Records to use
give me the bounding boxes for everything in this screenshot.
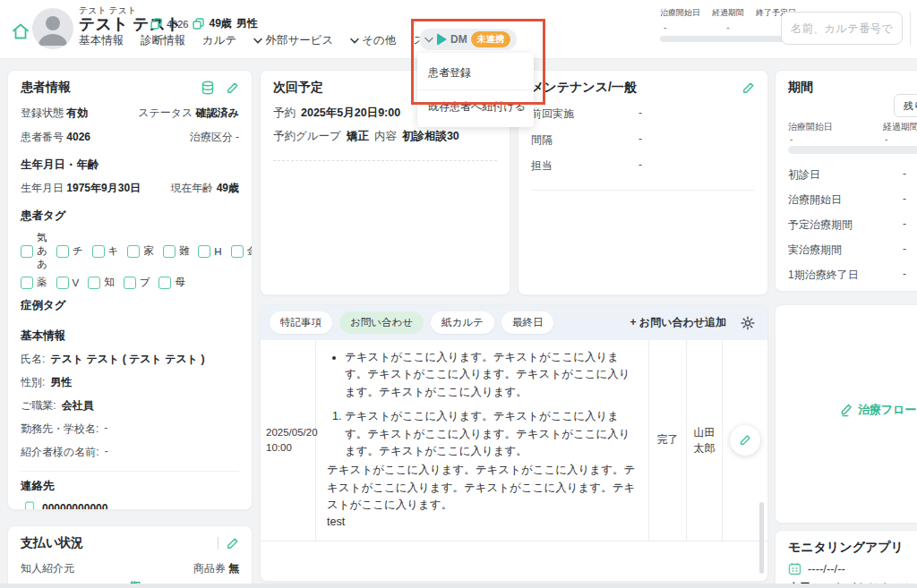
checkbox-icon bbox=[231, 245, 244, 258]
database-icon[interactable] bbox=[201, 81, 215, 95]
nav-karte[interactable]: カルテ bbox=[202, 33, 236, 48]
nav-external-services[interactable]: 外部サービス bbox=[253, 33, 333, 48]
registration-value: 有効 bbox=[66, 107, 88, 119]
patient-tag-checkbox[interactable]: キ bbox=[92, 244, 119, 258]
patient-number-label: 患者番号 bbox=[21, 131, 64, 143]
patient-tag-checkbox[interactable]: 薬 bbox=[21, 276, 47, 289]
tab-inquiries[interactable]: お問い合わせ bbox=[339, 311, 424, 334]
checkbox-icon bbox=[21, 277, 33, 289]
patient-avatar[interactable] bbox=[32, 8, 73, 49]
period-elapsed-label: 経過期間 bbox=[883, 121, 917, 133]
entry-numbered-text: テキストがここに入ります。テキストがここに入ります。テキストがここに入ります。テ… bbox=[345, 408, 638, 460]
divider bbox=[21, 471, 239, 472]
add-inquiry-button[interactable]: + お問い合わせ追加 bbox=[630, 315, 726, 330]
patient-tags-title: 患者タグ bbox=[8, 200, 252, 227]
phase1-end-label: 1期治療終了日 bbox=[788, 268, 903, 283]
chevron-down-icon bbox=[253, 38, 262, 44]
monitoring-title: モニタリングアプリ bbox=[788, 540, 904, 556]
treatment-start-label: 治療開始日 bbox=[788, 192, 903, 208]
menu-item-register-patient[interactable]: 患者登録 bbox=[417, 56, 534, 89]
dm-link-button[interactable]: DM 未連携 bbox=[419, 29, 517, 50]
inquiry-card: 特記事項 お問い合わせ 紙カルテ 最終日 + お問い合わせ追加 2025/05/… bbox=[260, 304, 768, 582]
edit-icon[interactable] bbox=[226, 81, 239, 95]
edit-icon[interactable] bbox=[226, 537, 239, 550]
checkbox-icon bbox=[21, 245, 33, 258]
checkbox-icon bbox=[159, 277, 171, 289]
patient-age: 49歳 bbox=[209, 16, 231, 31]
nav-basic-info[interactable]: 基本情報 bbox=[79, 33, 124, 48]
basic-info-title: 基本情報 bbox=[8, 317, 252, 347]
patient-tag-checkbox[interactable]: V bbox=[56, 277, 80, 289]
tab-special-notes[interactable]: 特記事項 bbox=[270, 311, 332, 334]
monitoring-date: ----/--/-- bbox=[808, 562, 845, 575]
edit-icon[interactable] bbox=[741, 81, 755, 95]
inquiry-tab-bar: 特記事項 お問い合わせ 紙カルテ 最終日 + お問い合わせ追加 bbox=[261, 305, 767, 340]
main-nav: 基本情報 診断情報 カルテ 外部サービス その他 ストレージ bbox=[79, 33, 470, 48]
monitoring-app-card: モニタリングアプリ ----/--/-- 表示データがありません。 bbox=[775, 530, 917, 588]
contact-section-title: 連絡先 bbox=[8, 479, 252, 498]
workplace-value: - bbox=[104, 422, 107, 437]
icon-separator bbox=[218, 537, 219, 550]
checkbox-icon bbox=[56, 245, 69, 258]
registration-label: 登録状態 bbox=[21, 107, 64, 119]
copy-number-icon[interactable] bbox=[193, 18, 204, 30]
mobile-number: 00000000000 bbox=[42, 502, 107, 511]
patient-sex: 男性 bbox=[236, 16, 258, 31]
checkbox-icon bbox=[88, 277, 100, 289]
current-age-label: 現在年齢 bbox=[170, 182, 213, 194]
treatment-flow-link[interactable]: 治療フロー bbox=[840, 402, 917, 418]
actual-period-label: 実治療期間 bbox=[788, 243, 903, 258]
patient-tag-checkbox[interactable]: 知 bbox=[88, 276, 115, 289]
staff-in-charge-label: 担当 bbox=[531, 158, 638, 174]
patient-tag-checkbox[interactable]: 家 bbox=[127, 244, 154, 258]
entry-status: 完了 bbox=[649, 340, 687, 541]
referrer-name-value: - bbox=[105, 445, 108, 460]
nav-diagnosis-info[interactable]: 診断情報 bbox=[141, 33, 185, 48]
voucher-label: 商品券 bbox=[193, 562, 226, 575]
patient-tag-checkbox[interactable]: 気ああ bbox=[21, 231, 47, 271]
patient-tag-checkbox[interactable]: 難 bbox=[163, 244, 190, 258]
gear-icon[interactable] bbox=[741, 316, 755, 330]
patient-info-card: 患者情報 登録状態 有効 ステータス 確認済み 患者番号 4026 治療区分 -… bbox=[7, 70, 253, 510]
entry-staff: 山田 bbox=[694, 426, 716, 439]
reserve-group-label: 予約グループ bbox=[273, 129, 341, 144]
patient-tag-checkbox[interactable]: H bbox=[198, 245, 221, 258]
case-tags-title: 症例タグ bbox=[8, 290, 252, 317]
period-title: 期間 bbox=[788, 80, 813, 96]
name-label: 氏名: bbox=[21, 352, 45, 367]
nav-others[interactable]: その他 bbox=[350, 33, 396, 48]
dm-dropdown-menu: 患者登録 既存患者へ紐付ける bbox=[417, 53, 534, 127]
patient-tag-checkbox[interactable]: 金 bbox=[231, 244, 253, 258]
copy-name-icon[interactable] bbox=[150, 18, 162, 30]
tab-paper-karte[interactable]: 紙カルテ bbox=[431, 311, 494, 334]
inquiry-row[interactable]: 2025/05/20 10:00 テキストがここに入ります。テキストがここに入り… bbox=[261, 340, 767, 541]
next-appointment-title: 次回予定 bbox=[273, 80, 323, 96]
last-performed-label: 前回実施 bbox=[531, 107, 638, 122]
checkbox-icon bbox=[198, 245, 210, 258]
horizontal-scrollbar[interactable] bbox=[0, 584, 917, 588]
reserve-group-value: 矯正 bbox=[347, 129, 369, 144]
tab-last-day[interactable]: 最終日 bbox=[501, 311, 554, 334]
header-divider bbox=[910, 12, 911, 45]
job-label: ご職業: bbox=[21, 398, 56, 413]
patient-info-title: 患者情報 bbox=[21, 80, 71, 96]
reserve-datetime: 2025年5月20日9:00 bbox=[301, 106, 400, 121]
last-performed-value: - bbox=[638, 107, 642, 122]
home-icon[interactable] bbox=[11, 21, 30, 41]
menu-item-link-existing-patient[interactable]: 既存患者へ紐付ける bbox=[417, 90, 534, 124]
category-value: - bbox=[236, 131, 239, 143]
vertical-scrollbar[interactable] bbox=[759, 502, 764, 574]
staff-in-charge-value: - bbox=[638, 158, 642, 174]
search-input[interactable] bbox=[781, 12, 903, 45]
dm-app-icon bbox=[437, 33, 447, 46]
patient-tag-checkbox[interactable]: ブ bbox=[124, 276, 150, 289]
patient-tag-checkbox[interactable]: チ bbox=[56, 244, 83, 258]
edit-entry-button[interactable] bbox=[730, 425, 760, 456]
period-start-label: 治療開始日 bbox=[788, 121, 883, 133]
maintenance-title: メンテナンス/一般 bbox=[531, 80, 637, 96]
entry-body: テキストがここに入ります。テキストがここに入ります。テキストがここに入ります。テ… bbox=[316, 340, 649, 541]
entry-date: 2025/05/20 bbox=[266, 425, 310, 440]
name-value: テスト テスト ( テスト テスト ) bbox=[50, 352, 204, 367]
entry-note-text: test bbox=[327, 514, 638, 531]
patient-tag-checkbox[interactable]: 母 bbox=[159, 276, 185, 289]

Action item
Check each line in the records above for the word "紙カルテ". Return those that have it.

Result
inquiry-card: 特記事項 お問い合わせ 紙カルテ 最終日 + お問い合わせ追加 2025/05/… bbox=[260, 304, 768, 582]
inquiry-tab-bar: 特記事項 お問い合わせ 紙カルテ 最終日 + お問い合わせ追加 bbox=[261, 305, 767, 340]
tab-paper-karte[interactable]: 紙カルテ bbox=[431, 311, 494, 334]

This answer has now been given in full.